Lightning Bolt makes music for people who enjoy headaches. Scatter-handed drummer Brian Chippendale plays like he gets paid to hit each piece of his kit as often and hard as possible, while banjo-stringed-bassist Brian Gibson interprets the main rhythms into a series of fuzzed out riffs, over which Chippendale caterwauls into a phone-receiver microphone. It’s loud. The duo spent the early 2000s blowing out speakers and eardrums, before taking a studio hiatus. Their return album finds them operating on a spectrum of chaos instead of staying in the deep end.

If this album has hooks, they are the intense, cyclical riffs that Gibson lays into every track. Opener “Sound Guardians” is a frenetic descendent of Led Zeppelin’s “Immigrant Song.” Unraveling its rhythm through maddening jumps in tempo, the pummeled-out blasts of crash-accented bass set a tone for the competitive harmony they constantly labor to achieve. The song's stumbling act coda is a highlight of musicianship, as well as a “Turn Back” sign for already frustrated listeners.

Pseudo-random playfulness carries throughout the tracklist. “The Sublime Freak” rumbles with an elusive European folk quality, a jig the serfs would kick heels to. “Colossus” lumbers in with all the melodrama of AC/DC’s “Hell’s Bells,” Gibson’s clean lead growls at us for a few measures until Chippendale’s cymbals come bouncing in, becoming a more uptempo head banger with a bobbing rhythm. “Funny Farm” finally milks some bluegrass out of that banjo string, using a grunge loud/quiet structure to tell an inmates-running-asylum nursery rhyme.
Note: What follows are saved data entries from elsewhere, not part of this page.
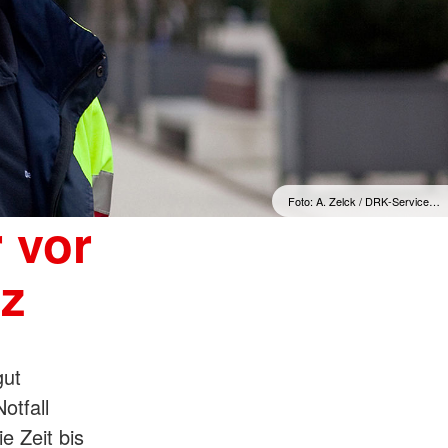
Foto: A. Zelck / DRK-Service…
 vor
tz
gut
otfall
e Zeit bis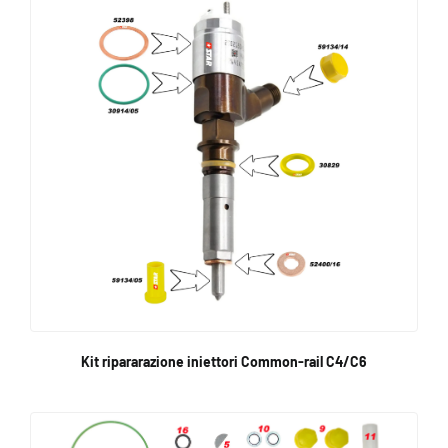
Kit ripararazione iniettori Common-rail C4/C6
Chippendale’s lyrics get most blunt on last act rager “S.O.S,” which lists off three-letter initialisms (FBI, CIA, DVD, etc.) before repeating the existential couplet “Why do we kill?/Why do we die?” But the most lexically engaging part of any LB record are the song titles. “Transmissionary” is an especially euphonious portmanteau, even if its looping verse about heralding cat herders reads as ranting. The song itself is a twelve minute odyssey of a closer. A stampede of drums finds the bass swerving in with a grungy backbone riff steering everything forward, getting into such a swing that the listener feels afraid of being bucked off and trampled. Lyrically, 

Lightning Bolt is music ad absurdum. Listening to them is like fist-fighting sound itself. Who else could induce the blissful cacophony of God’s disappointment as you and your fellow revelers slam dance from Eden into the Underworld? If the mad scene here described is incomplete, a word of advice: adjust volume as needed.